_About this exercise_
Copy out each line of the listing below that contains the word "Анапе".

★ ★ ★ ★ ★

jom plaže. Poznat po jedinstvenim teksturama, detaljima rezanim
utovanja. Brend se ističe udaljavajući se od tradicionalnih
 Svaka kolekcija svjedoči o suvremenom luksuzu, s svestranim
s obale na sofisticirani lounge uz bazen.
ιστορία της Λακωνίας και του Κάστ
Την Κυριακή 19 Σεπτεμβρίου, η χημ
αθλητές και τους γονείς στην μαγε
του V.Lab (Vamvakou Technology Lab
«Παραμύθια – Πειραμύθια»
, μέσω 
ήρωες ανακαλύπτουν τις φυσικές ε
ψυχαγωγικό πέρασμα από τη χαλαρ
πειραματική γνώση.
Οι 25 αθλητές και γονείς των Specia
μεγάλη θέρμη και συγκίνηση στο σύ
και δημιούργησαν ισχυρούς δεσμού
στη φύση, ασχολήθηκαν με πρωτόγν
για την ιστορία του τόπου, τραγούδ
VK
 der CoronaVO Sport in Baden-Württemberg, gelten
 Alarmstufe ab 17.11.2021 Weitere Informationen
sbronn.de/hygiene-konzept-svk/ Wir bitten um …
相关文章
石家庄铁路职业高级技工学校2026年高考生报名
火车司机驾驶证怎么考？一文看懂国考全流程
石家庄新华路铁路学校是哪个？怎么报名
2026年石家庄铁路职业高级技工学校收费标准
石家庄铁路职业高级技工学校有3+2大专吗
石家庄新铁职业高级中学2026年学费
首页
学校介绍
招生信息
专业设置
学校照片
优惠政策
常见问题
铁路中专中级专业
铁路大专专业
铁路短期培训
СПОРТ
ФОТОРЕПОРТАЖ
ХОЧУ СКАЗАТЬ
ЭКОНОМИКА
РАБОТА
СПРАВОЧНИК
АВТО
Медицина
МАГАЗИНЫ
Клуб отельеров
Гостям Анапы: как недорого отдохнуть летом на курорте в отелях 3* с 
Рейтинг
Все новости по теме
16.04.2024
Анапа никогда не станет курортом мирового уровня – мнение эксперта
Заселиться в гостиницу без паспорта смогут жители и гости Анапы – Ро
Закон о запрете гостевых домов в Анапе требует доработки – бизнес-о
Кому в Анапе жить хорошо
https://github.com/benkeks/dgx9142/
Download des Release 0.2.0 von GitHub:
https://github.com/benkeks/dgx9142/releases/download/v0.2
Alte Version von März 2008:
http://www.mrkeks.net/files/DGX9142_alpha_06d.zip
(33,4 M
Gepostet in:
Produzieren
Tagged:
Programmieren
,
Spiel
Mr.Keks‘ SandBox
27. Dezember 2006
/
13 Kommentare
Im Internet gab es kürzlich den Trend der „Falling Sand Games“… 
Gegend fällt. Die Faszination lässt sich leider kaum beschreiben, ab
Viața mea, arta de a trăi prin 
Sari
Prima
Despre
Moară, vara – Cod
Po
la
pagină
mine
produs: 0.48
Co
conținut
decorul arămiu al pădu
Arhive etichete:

★ ★ ★ ★ ★

_Expected output_
Закон о запрете гостевых домов в Анапе требует доработки – бизнес-о
Кому в Анапе жить хорошо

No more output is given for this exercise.